Please put the original film title along with the altered one...I'm good, but I'm not that good to figure them all out. Just a helpful hint... http://www.imdb.com has everything you could ever want to know about films...and if you are stuck, could help you out immensely. (Just a friendly request: We know you don't know the plot to every movie...but if you are going to paraphrase a plot already written, which I have no problem with you doing...please do just that...try to reword it in your own style. We didn't ask that of you last time, so we let each one slide, but this time I am imploring you to change more than a few words to make it your own creation.)

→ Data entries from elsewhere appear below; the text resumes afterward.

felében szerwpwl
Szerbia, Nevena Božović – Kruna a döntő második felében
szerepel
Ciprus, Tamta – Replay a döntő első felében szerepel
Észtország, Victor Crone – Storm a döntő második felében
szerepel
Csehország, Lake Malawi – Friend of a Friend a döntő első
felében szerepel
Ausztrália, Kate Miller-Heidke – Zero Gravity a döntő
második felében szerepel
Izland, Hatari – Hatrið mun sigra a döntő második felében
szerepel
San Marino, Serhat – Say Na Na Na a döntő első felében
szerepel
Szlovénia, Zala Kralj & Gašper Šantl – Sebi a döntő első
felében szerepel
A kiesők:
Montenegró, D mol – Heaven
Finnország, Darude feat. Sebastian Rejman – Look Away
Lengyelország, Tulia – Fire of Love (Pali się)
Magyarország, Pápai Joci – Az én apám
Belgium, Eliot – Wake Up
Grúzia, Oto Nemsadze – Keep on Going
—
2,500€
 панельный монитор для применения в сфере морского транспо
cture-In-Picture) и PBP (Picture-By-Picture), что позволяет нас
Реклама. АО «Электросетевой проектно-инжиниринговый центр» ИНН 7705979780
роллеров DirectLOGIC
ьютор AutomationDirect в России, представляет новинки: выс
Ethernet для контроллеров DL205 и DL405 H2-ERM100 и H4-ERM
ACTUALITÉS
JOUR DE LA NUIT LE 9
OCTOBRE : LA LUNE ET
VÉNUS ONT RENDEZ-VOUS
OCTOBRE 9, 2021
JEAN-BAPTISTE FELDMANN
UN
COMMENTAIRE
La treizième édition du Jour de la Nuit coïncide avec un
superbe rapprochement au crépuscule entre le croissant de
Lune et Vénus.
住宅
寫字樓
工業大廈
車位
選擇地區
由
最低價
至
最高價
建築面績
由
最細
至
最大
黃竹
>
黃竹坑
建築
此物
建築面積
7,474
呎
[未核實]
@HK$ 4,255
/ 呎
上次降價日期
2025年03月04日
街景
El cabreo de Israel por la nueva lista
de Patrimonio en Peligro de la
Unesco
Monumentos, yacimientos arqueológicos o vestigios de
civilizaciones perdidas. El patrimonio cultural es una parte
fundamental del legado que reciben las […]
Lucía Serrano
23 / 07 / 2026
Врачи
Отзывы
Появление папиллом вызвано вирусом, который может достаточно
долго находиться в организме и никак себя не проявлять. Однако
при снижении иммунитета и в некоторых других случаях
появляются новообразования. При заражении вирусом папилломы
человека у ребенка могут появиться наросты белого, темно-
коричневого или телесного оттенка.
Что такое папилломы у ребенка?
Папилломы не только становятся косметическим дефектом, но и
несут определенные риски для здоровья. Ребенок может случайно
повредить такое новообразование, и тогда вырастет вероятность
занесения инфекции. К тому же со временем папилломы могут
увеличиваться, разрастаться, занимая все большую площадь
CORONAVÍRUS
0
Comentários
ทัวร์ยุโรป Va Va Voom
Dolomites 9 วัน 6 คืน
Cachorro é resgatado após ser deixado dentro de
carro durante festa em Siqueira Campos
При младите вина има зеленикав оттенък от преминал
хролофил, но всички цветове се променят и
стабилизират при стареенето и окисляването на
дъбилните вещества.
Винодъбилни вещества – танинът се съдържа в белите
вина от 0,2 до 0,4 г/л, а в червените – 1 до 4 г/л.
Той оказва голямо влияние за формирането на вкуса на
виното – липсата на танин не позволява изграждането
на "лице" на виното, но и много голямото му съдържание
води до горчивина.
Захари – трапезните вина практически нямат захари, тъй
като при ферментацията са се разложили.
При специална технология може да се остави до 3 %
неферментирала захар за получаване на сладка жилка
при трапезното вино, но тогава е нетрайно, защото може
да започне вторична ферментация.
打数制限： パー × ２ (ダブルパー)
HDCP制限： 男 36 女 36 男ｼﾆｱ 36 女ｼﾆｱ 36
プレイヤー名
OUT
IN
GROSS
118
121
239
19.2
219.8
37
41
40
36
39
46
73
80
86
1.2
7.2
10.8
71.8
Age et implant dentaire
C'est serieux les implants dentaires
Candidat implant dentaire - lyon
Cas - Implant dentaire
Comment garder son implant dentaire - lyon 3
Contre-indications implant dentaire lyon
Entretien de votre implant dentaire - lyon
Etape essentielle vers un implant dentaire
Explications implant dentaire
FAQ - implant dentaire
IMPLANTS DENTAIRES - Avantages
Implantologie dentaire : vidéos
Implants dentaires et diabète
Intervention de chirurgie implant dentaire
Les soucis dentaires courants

Chain Reaction - Change Reaction: A team of women scientists come up with a simple alternative to costly...and dangerous hormone replacement therapy for women who are going thru the change of life, aka menopause. The big drug company execs, Matt and Roberto, aren't too happy with this and decide to put an end to their research. As luck would have it...upon their first run-in...they all fall head over heels in love, vowing not only their undying love, but to merge their combined incomes together to ensure a great, safe product. Who said women with brains don't end up with the guy in the end?
Memento - Mementos of You: A woman awakens after being in a car accident...with no memories...the only clue she has to go on are Polaroids of a beautiful exotic land and of one special man with whom she undoubtedly spent lots of time with. Will she be able to retrace her steps leading up to her accident and find the man of her dreams...or will she be forever haunted by the loving gaze of a man she will never come to know...again. Journey with Shelby as she goes on an amazing journey with hidden surprises along the way.